## Input
Content starts
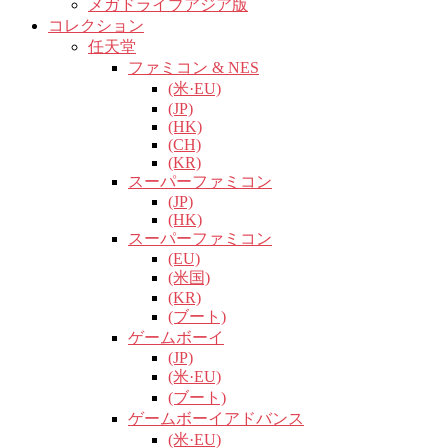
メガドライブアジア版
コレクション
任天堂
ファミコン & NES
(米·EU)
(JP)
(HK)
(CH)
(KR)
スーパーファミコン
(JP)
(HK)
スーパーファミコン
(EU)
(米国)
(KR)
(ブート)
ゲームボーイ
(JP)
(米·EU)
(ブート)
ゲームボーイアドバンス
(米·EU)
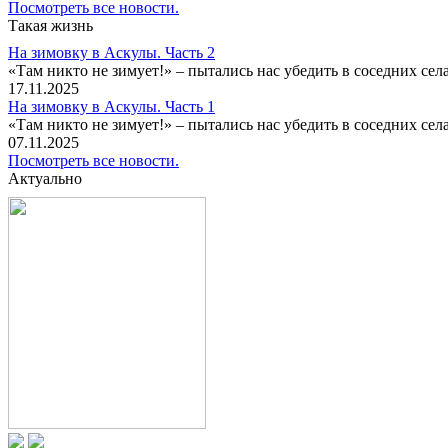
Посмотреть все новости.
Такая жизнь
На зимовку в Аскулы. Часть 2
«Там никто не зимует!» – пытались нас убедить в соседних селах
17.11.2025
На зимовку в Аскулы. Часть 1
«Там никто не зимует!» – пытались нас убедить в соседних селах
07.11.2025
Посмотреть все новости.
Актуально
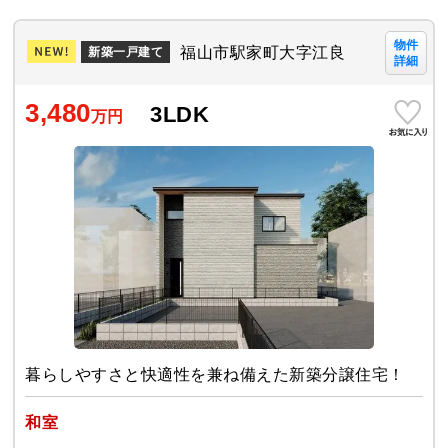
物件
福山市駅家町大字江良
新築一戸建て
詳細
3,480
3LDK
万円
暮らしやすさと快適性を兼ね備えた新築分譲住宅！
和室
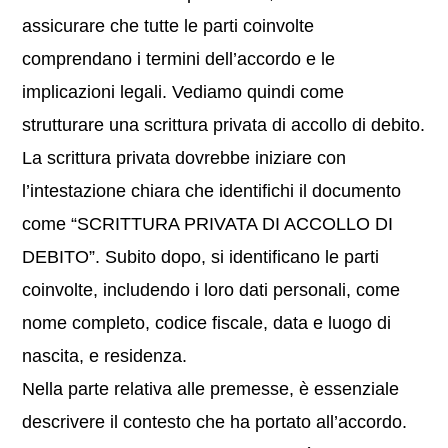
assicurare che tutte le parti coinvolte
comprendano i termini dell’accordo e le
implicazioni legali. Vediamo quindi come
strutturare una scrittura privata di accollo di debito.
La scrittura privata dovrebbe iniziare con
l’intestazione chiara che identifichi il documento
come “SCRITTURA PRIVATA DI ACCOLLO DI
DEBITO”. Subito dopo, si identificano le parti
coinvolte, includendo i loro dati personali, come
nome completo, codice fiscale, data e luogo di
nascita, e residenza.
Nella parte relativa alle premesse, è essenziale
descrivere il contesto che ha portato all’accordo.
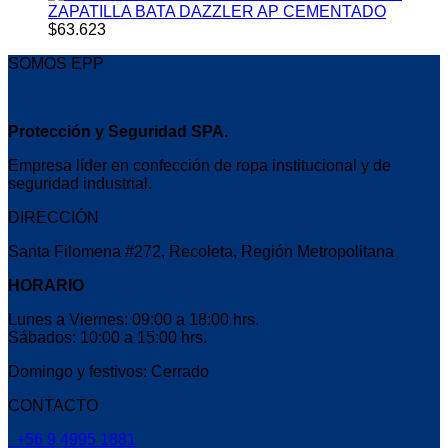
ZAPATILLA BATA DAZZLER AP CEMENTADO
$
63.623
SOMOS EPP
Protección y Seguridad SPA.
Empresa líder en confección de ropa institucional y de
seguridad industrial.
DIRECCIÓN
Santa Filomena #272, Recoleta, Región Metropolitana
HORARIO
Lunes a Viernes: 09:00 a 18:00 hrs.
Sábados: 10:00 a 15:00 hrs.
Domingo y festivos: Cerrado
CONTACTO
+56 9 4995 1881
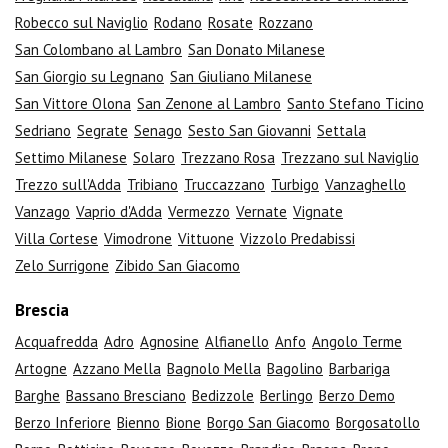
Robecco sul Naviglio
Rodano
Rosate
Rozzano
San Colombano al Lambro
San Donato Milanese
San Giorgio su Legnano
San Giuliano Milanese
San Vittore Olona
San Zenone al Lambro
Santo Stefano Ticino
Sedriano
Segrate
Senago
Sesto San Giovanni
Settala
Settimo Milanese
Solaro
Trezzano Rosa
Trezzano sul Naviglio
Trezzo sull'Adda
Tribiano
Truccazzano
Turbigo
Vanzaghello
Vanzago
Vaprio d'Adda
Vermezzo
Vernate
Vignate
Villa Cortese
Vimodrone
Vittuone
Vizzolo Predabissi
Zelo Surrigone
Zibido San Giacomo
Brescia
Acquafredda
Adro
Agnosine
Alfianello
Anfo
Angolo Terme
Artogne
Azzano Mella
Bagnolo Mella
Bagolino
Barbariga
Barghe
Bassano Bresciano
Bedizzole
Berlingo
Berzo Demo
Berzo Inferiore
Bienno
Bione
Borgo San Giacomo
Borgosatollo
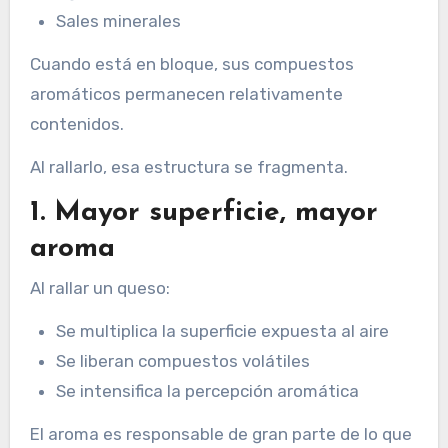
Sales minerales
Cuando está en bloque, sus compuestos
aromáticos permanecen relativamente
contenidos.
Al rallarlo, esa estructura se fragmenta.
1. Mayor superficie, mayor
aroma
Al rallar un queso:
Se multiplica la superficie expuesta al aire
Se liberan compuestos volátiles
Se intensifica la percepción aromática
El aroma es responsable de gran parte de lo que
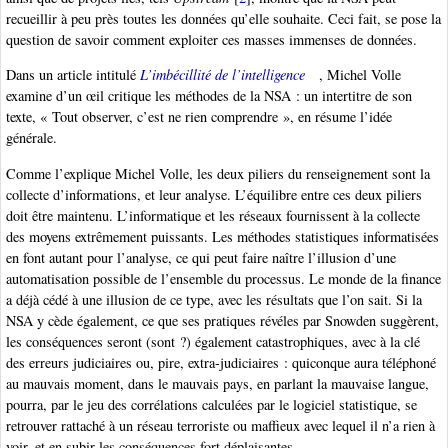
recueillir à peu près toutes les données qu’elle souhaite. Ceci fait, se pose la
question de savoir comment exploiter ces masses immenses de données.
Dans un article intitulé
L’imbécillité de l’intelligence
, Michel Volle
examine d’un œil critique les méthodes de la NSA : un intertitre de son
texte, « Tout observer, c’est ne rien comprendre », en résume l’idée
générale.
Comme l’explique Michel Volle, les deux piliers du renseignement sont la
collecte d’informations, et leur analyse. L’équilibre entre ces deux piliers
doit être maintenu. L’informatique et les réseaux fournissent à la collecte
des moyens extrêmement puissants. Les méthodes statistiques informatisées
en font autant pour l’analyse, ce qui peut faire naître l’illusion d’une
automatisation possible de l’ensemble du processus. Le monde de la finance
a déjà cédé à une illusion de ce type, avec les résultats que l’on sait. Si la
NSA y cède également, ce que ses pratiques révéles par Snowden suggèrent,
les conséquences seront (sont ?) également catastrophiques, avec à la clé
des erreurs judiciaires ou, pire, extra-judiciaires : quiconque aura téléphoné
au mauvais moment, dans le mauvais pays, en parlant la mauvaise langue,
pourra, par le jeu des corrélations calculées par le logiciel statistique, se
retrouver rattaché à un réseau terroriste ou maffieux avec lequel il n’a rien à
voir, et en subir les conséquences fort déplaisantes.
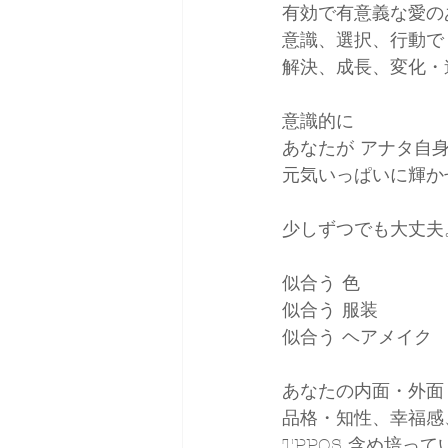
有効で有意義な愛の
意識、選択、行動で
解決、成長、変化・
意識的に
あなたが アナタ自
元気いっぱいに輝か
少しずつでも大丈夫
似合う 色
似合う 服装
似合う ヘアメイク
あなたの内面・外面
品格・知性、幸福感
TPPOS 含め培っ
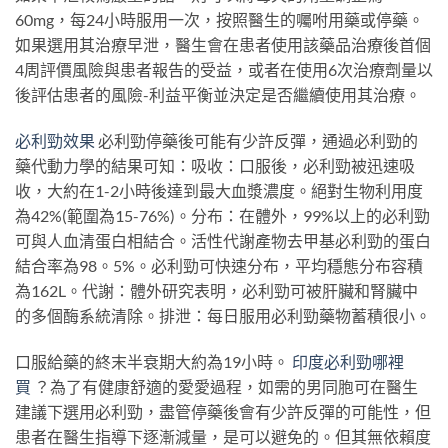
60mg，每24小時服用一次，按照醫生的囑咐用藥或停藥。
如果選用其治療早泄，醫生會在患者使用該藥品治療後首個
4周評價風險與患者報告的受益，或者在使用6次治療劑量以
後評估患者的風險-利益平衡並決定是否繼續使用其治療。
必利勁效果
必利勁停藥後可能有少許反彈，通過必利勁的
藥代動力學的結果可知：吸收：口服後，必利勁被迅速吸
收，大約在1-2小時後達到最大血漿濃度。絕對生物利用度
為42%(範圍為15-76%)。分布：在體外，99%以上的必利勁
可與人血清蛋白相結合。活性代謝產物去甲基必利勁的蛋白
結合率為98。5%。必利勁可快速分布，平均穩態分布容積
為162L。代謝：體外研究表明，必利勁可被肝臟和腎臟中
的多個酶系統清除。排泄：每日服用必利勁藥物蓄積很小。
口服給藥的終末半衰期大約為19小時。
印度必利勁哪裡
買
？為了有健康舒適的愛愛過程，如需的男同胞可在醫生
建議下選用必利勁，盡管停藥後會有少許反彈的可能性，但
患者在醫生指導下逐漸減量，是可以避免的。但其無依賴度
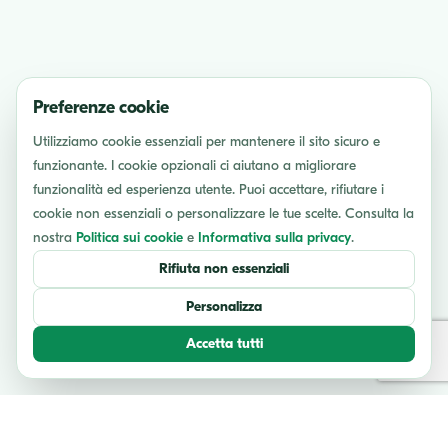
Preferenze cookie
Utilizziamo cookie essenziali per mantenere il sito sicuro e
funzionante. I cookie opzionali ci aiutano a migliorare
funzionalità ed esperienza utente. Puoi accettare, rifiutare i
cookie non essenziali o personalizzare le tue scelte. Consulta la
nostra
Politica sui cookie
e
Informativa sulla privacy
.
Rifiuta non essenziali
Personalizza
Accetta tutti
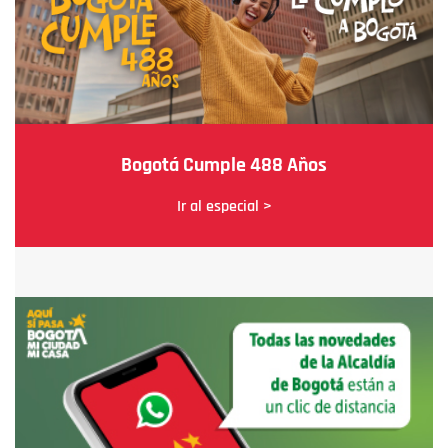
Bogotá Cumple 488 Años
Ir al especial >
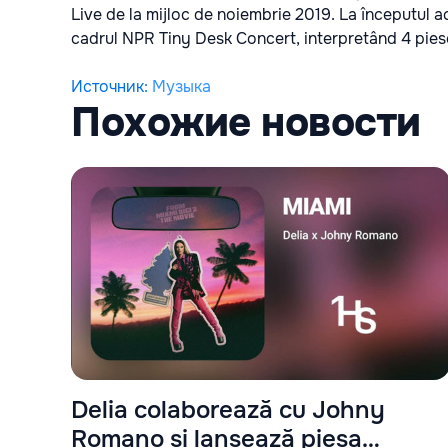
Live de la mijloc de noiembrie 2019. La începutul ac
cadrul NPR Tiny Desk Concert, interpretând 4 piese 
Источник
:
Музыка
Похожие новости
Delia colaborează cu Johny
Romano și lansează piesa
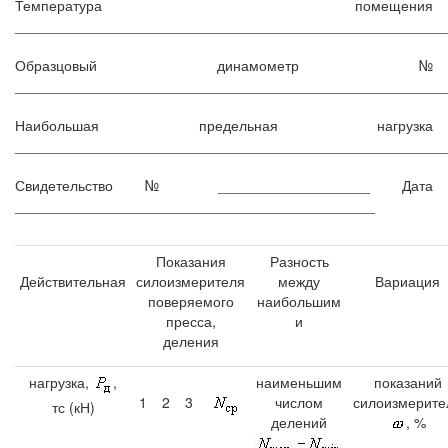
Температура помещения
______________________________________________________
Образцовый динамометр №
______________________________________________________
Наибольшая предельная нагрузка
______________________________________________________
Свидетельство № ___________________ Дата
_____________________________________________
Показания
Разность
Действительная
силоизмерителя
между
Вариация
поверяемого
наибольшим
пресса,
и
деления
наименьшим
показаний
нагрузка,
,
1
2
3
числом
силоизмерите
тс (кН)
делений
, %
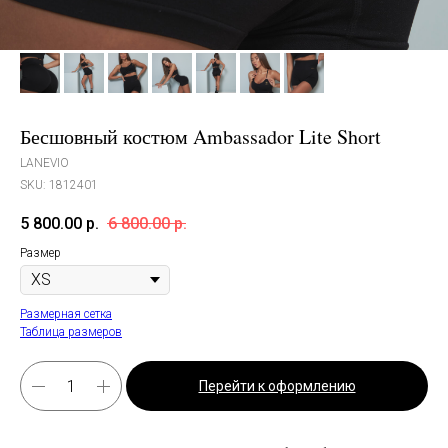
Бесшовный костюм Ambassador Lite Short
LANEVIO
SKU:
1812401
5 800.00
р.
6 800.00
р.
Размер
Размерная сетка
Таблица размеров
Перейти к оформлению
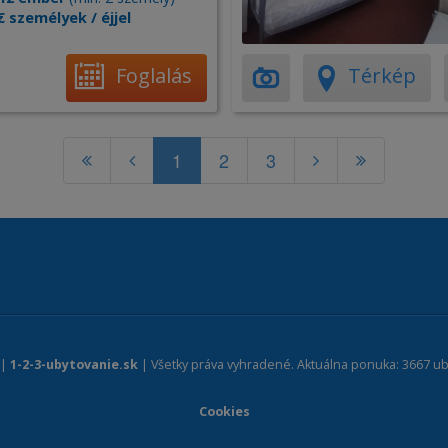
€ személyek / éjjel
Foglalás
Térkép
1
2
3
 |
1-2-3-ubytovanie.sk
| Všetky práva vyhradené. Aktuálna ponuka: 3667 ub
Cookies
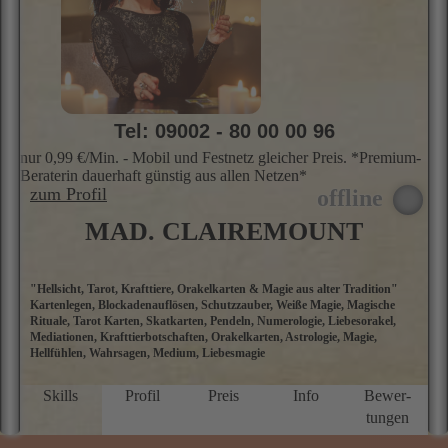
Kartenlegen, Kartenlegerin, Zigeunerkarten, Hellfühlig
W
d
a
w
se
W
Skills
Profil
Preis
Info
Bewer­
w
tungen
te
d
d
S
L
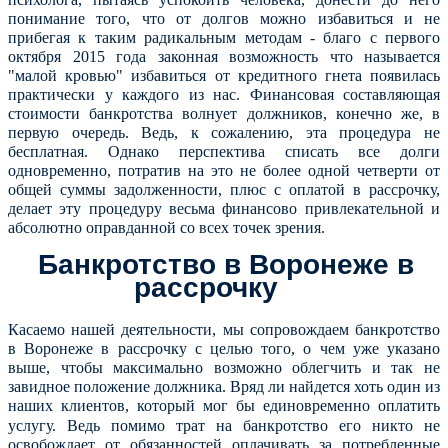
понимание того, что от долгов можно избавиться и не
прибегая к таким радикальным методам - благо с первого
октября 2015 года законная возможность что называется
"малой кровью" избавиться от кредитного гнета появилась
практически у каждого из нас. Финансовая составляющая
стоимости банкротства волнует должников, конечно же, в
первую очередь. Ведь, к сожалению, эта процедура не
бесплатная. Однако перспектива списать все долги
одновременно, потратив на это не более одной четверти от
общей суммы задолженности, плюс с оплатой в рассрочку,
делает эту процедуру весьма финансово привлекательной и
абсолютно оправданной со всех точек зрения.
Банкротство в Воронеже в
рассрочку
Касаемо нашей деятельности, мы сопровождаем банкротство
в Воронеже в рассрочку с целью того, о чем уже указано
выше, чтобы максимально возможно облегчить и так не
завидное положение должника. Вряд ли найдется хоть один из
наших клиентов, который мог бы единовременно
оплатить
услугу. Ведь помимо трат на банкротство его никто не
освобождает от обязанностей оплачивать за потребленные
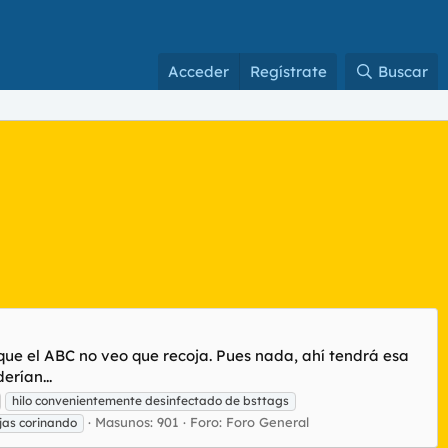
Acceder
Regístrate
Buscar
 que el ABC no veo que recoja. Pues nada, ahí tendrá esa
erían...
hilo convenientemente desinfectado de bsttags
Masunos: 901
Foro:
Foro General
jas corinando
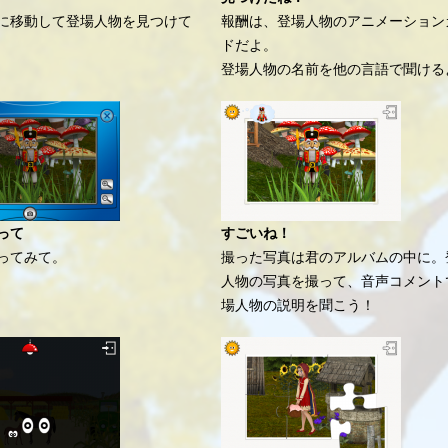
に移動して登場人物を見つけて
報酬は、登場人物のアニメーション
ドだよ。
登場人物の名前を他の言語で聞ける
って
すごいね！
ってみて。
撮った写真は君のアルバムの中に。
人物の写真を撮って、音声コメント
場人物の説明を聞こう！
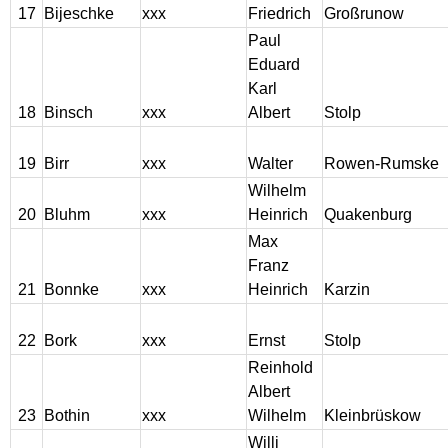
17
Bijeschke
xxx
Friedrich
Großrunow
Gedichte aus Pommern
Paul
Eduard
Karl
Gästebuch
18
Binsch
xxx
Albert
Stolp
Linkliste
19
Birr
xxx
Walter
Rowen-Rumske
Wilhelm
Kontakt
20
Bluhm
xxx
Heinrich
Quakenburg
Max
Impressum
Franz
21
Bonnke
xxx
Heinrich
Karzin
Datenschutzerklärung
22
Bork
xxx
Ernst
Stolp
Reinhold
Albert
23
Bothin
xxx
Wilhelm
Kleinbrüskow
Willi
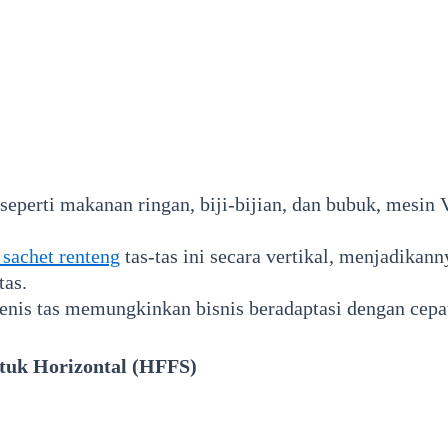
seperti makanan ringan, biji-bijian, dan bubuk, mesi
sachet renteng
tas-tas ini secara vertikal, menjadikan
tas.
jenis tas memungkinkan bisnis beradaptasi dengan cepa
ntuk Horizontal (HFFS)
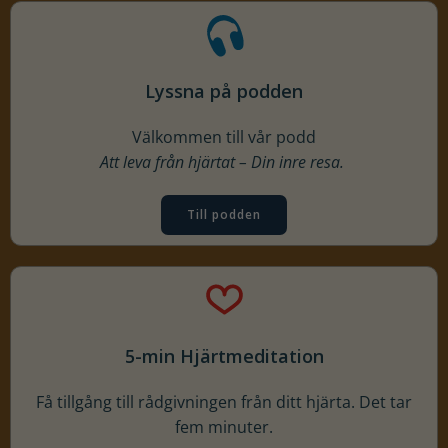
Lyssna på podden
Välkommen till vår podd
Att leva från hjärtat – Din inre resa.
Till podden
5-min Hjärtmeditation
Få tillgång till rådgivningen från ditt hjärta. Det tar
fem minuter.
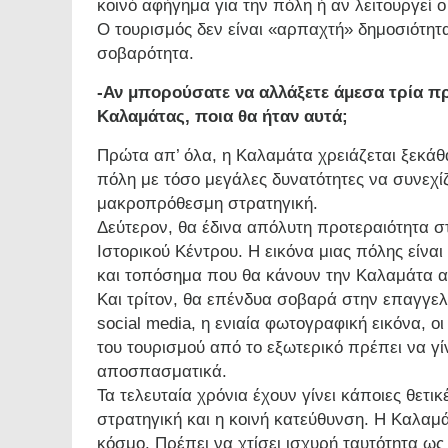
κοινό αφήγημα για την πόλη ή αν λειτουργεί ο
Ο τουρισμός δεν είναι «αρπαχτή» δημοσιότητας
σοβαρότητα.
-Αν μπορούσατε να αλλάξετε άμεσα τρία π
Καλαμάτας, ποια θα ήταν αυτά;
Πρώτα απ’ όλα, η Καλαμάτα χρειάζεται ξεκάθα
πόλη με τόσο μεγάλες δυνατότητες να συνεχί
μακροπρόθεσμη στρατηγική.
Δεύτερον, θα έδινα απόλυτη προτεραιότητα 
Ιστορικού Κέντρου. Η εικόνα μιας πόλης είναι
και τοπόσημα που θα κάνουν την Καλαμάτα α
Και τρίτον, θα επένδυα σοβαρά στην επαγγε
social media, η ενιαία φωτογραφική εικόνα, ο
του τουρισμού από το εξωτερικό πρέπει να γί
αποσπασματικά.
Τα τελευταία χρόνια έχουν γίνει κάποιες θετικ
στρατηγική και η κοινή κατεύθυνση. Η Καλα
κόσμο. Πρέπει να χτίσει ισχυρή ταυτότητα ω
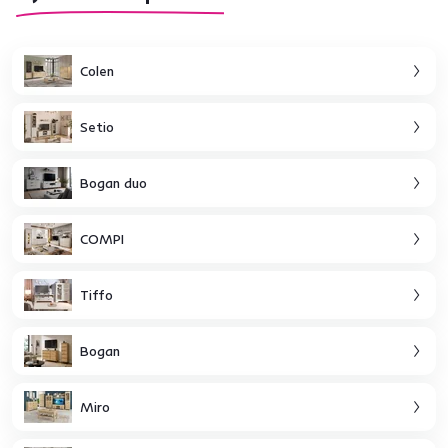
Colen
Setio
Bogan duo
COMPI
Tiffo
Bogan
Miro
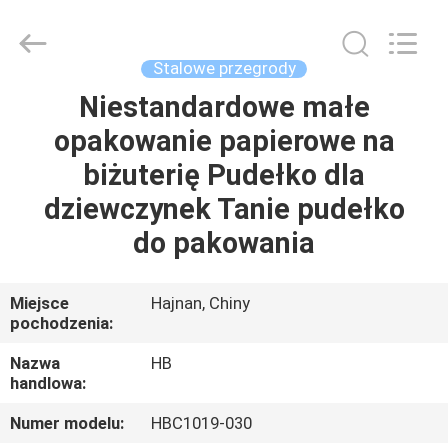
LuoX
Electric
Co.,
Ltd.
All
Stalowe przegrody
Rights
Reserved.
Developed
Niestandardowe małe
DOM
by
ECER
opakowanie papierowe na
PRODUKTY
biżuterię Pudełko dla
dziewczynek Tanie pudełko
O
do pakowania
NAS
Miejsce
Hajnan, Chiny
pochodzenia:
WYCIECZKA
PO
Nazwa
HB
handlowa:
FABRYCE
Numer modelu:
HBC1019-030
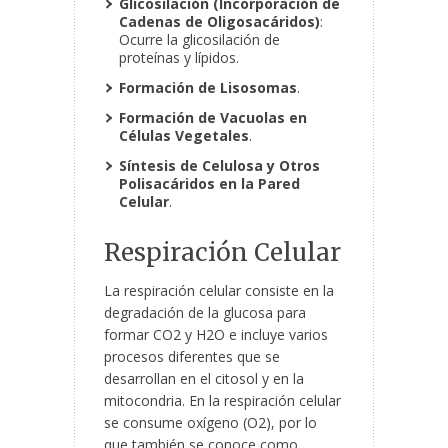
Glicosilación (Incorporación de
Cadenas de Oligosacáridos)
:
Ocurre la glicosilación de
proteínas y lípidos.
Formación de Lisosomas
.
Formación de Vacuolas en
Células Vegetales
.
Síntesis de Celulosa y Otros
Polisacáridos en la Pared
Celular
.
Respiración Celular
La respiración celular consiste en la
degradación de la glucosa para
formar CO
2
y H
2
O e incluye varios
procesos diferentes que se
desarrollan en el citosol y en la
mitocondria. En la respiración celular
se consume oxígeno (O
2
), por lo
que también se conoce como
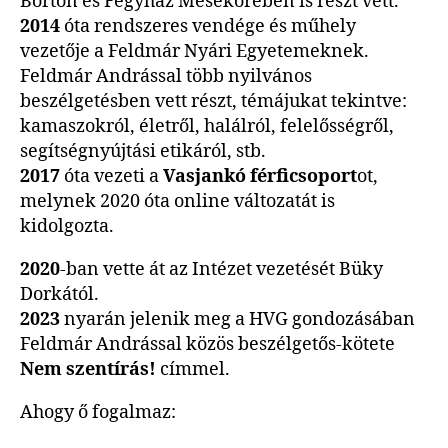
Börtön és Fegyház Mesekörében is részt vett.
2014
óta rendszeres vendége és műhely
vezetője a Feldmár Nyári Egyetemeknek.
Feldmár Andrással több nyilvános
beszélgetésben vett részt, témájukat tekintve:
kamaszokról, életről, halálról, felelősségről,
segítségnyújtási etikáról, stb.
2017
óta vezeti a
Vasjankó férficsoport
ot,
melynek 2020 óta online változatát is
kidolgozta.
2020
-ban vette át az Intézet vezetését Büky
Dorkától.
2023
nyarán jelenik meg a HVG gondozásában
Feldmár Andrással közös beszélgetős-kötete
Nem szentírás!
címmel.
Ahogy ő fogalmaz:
Content ends
## What this task involves
The response should be the listing above, limited to the lines between the one holding "strutturare una scrittura" and the one holding "identificano le parti", inclusive, reproduced exactly.

## Task solution
strutturare una scrittura privata di accollo di debito.
La scrittura privata dovrebbe iniziare con
l’intestazione chiara che identifichi il documento
come “SCRITTURA PRIVATA DI ACCOLLO DI
DEBITO”. Subito dopo, si identificano le parti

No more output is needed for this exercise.